• [Task brief]
With images removed, transcribe each record exactly as it appears.

• [Data for analysis]
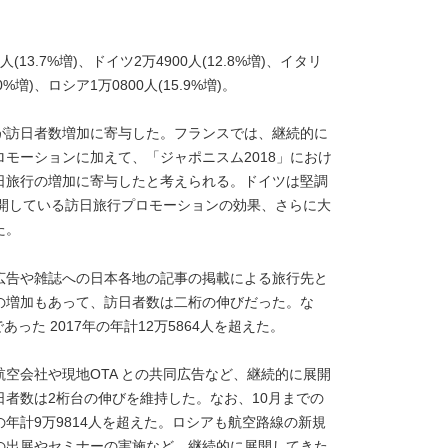
人(13.7%増)、ドイツ2万4900人(12.8%増)、イタリ
0%増)、ロシア1万0800人(15.9%増)。
が訪日者数増加に寄与した。フランスでは、継続的に
モーションに加えて、「ジャポニスム2018」におけ
日旅行の増加に寄与したと考えられる。ドイツは堅調
展開している訪日旅行プロモーションの効果、さらに大
た。
広告や雑誌への日本各地の記事の掲載による旅行先と
の増加もあって、訪日者数は二桁の伸びだった。な
あった 2017年の年計12万5864人を超えた。
空会社や現地OTA との共同広告など、継続的に展開
者数は2桁台の伸びを維持した。なお、10月までの
年の年計9万9814人を超えた。ロシアも航空路線の新規
の出展やセミナーの実施など、継続的に展開してきた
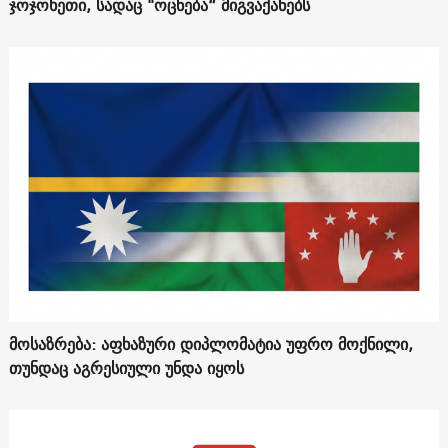
ჯოჯოხეთი, სადაც "ოცნება“ მიგვაქანებს
მოსაზრება: აფხაზური დიპლომატია უფრო მოქნილი,
თუნდაც აგრესიული უნდა იყოს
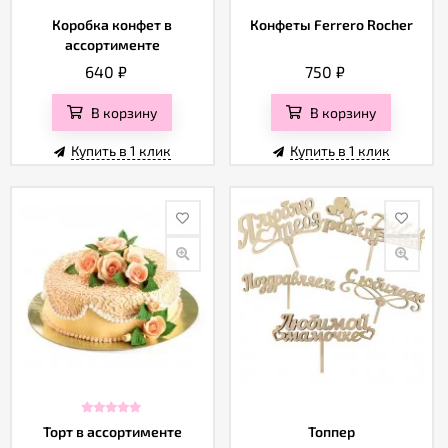
Коробка конфет в
Конфеты Ferrero Rocher
ассортименте
640
₽
750
₽
В корзину
В корзину
Купить в 1 клик
Купить в 1 клик
Торт в ассортименте
Топпер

• [Task response]
人(13.7%増)、ドイツ2万4900人(12.8%増)、イタリ
0%増)、ロシア1万0800人(15.9%増)。
が訪日者数増加に寄与した。フランスでは、継続的に
モーションに加えて、「ジャポニスム2018」におけ
日旅行の増加に寄与したと考えられる。ドイツは堅調
展開している訪日旅行プロモーションの効果、さらに大
た。
広告や雑誌への日本各地の記事の掲載による旅行先と
の増加もあって、訪日者数は二桁の伸びだった。な
あった 2017年の年計12万5864人を超えた。
空会社や現地OTA との共同広告など、継続的に展開
者数は2桁台の伸びを維持した。なお、10月までの
年の年計9万9814人を超えた。ロシアも航空路線の新規
の出展やセミナーの実施など、継続的に展開してきた
ჯოჯოხეთი, სადაც "ოცნება“ მიგვაქანებს
მოსაზრება: აფხაზური დიპლომატია უფრო მოქნილი,
თუნდაც აგრესიული უნდა იყოს
Коробка конфет в
Конфеты Ferrero Rocher
ассортименте
640
₽
750
₽
В корзину
В корзину
Купить в 1 клик
Купить в 1 клик
Торт в ассортименте
Топпер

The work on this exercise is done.